California is in the midst of a self-induced homelessness crisis that shows no sign of abating anytime soon. The crisis is especially acute in San Francisco, where Mayor London Breed has erected three tent cities to house about 300 homeless people.
The cost? About $61,000 a year per tent. All told, the cost of the program is $16.1 million. I guess in San Francisco, even the tents are first class.
The city is running a $650 million deficit and the tent city isn’t eligible for reimbursement by the government, so that money comes out of city coffers. If the homeless were housed in a first-class hotel, the federal government would gladly reimburse the city for that, but not for a few measely tents?
In the six “Safe Sleeping Villages” set up by the city of San Francisco during the pandemic, the cost of maintaining a single tent-camping spot is $5,000 per month, or $61,000 per year — more than it would cost to put each of these people in a market-rate apartment.
The insane costs of running these sleeping “villages,” which only have space for a total of 262 tents spread across the six sites, makes one immediately think of the criticisms that are leveled against the Homeless Industrial Complex, as conservative commentators are eager to call it.
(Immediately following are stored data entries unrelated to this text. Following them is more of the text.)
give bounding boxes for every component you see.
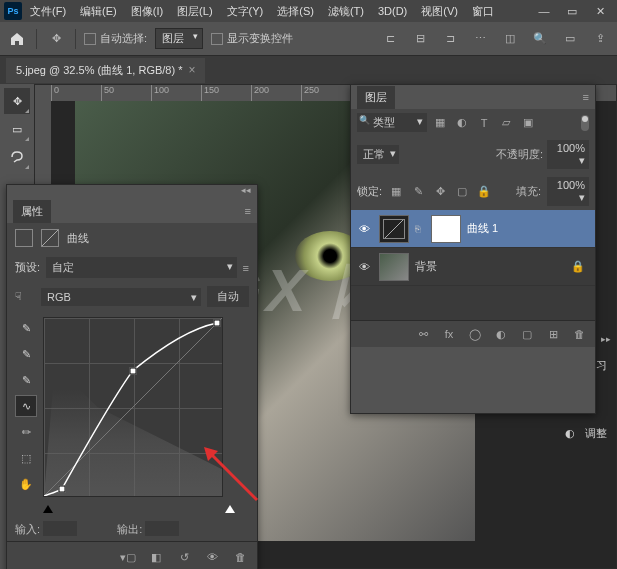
gray-eyedropper-icon[interactable]: ✎ <box>15 343 37 365</box>
input-value[interactable] <box>43 521 77 536</box>
menu-file[interactable]: 文件(F) <box>24 2 72 21</box>
auto-button[interactable]: 自动 <box>207 286 249 307</box>
collapse-icon[interactable]: ◂◂ <box>7 185 257 199</box>
auto-select-check[interactable]: 自动选择: <box>84 31 147 46</box>
curves-graph[interactable] <box>43 317 223 497</box>
close-tab-icon[interactable]: × <box>188 63 195 77</box>
prev-state-icon[interactable]: ◧ <box>147 548 165 566</box>
menu-edit[interactable]: 编辑(E) <box>74 2 123 21</box>
delete-adjustment-icon[interactable]: 🗑 <box>231 548 249 566</box>
opacity-input[interactable]: 100% ▾ <box>547 140 589 169</box>
lock-artboard-icon[interactable]: ▢ <box>454 184 470 200</box>
curve-point-tool-icon[interactable]: ∿ <box>15 395 37 417</box>
menu-filter[interactable]: 滤镜(T) <box>322 2 370 21</box>
visibility-icon[interactable]: 👁 <box>355 223 373 235</box>
curve-point[interactable] <box>130 368 137 375</box>
layers-tab[interactable]: 图层 <box>357 86 395 109</box>
curve-pencil-tool-icon[interactable]: ✏ <box>15 421 37 443</box>
black-point-handle[interactable] <box>43 505 53 513</box>
adjustment-layer-icon[interactable]: ◐ <box>493 326 509 342</box>
layer-row[interactable]: 👁 ⎘ 曲线 1 <box>351 210 595 248</box>
preset-menu-icon[interactable]: ≡ <box>243 262 249 274</box>
lock-all-icon[interactable]: 🔒 <box>476 184 492 200</box>
menu-select[interactable]: 选择(S) <box>271 2 320 21</box>
filter-pixel-icon[interactable]: ▦ <box>431 114 449 132</box>
curve-point[interactable] <box>213 320 220 327</box>
output-value[interactable] <box>145 521 179 536</box>
filter-type-icon[interactable]: T <box>475 114 493 132</box>
auto-select-target[interactable]: 图层 <box>155 28 203 49</box>
layer-thumb-curves[interactable] <box>379 215 409 243</box>
layers-panel-header[interactable]: 图层 ≡ <box>351 85 595 109</box>
properties-tab[interactable]: 属性 <box>13 200 51 223</box>
auto-select-label: 自动选择: <box>100 32 147 44</box>
menu-view[interactable]: 视图(V) <box>415 2 464 21</box>
move-tool-icon[interactable]: ✥ <box>45 28 67 50</box>
window-minimize-icon[interactable]: — <box>531 1 557 21</box>
align-left-icon[interactable]: ⊏ <box>379 28 401 50</box>
layer-fx-icon[interactable]: fx <box>441 326 457 342</box>
menu-window[interactable]: 窗口 <box>466 2 500 21</box>
align-right-icon[interactable]: ⊐ <box>439 28 461 50</box>
white-eyedropper-icon[interactable]: ✎ <box>15 369 37 391</box>
window-close-icon[interactable]: ✕ <box>587 1 613 21</box>
layer-name[interactable]: 背景 <box>415 259 437 274</box>
filter-smart-icon[interactable]: ▣ <box>519 114 537 132</box>
layers-panel: 图层 ≡ 类型 ▦ ◐ T ▱ ▣ 正常 不透明度: 100% ▾ 锁定: ▦ … <box>350 84 596 414</box>
menu-3d[interactable]: 3D(D) <box>372 3 413 19</box>
align-center-icon[interactable]: ⊟ <box>409 28 431 50</box>
workspace-icon[interactable]: ▭ <box>559 28 581 50</box>
share-icon[interactable]: ⇪ <box>589 28 611 50</box>
layer-name[interactable]: 曲线 1 <box>467 221 498 236</box>
properties-bottom-bar: ▾▢ ◧ ↺ 👁 🗑 <box>7 541 257 569</box>
panel-menu-icon[interactable]: ≡ <box>245 205 251 217</box>
hand-icon[interactable]: ✋ <box>15 473 37 495</box>
menu-type[interactable]: 文字(Y) <box>221 2 270 21</box>
menu-layer[interactable]: 图层(L) <box>171 2 218 21</box>
marquee-tool[interactable]: ▭ <box>4 116 30 142</box>
lock-position-icon[interactable]: ✥ <box>432 184 448 200</box>
filter-kind-select[interactable]: 类型 <box>357 113 427 132</box>
more-icon[interactable]: ⋯ <box>469 28 491 50</box>
curve-point[interactable] <box>58 485 65 492</box>
toggle-visibility-icon[interactable]: 👁 <box>203 548 221 566</box>
panel-menu-icon[interactable]: ≡ <box>583 91 589 103</box>
reset-icon[interactable]: ↺ <box>175 548 193 566</box>
move-tool[interactable]: ✥ <box>4 88 30 114</box>
targeted-adjust-icon[interactable]: ☟ <box>15 290 35 303</box>
show-transform-check[interactable]: 显示变换控件 <box>211 31 293 46</box>
layer-thumb-image[interactable] <box>379 253 409 281</box>
layer-mask-icon[interactable]: ◯ <box>467 326 483 342</box>
layer-row[interactable]: 👁 背景 🔒 <box>351 248 595 286</box>
delete-layer-icon[interactable]: 🗑 <box>571 326 587 342</box>
lock-pixels-icon[interactable]: ✎ <box>410 184 426 200</box>
lasso-tool[interactable] <box>4 144 30 170</box>
filter-adjust-icon[interactable]: ◐ <box>453 114 471 132</box>
black-eyedropper-icon[interactable]: ✎ <box>15 317 37 339</box>
window-restore-icon[interactable]: ▭ <box>559 1 585 21</box>
new-layer-icon[interactable]: ⊞ <box>545 326 561 342</box>
clip-to-layer-icon[interactable]: ▾▢ <box>119 548 137 566</box>
home-icon[interactable] <box>6 28 28 50</box>
search-icon[interactable]: 🔍 <box>529 28 551 50</box>
input-slider[interactable] <box>7 503 257 517</box>
link-icon[interactable]: ⎘ <box>415 224 425 234</box>
group-icon[interactable]: ▢ <box>519 326 535 342</box>
layer-mask[interactable] <box>431 215 461 243</box>
smooth-icon[interactable]: ⬚ <box>15 447 37 469</box>
preset-select[interactable]: 自定 <box>46 257 237 278</box>
3d-mode-icon[interactable]: ◫ <box>499 28 521 50</box>
menu-image[interactable]: 图像(I) <box>125 2 169 21</box>
document-tab[interactable]: 5.jpeg @ 32.5% (曲线 1, RGB/8) * × <box>6 58 205 83</box>
filter-shape-icon[interactable]: ▱ <box>497 114 515 132</box>
channel-select[interactable]: RGB <box>41 288 201 306</box>
adjust-panel-button[interactable]: ◐调整 <box>557 418 617 448</box>
blend-mode-select[interactable]: 正常 <box>357 145 399 164</box>
properties-header[interactable]: 属性 ≡ <box>7 199 257 223</box>
visibility-icon[interactable]: 👁 <box>355 261 373 273</box>
filter-toggle[interactable] <box>581 115 589 131</box>
fill-input[interactable]: 100% ▾ <box>547 177 589 206</box>
lock-transparency-icon[interactable]: ▦ <box>388 184 404 200</box>
link-layers-icon[interactable]: ⚯ <box>415 326 431 342</box>
white-point-handle[interactable] <box>225 505 235 513</box>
The revelation of the pricetag for the tent program — $16.1 million for the year — came at a budget committee meeting on Wednesday, as the Chronicle reports, via Abigail Stewart-Kahn, the interim director of the Department of Homelessness and Supportive Housing.
In addition to the tents, the city supplies meals, sanitation services, and police protection.
The cost boils down to $190 per tent per night, which includes 24-hour security, bathrooms, maintenance, and three meals per day. This is cheaper than the per-day cost for the hotel program, but the hotel program is getting 100% federal reimbursement. (Thanks, Biden.)
Also, the Department of Homelessness and Supportive Housing has committed to rehousing everyone as the [sic] come out of the hotel rooms — an enormous task, given that there are upwards of 2,000 people currently in the program.
San Francisco counts about 6,400 people as homeless, although that doesn’t include people living out of their cars, or the thousands who flit from temporary shelters to relative’s residences to friends and neighbors — anywhere they can find a place to lay their body down. Many of these people have jobs that don’t pay them enough to live within 50 miles of San Francisco.
The city was basically forced to adopt the tent idea because most homeless shelters closed down due to COVID restrictions. But $5,000 a tent? Certainly, allowances should be made but that is a ludicrous amount of money to spend on any group, regardless of their hard-luck circumstances.
Even city council members are critical. “I understand the motivation to create sleeping space during this COVID-19 crisis,” says Supervisor Ahsha Safaí, speaking to the Chronicle. “But we really need to dive deep to see if this a sustainable model… without any federal reimbursement.”
Perhaps if they had “dove deep” before they wasted this money, they wouldn’t be regretting it now.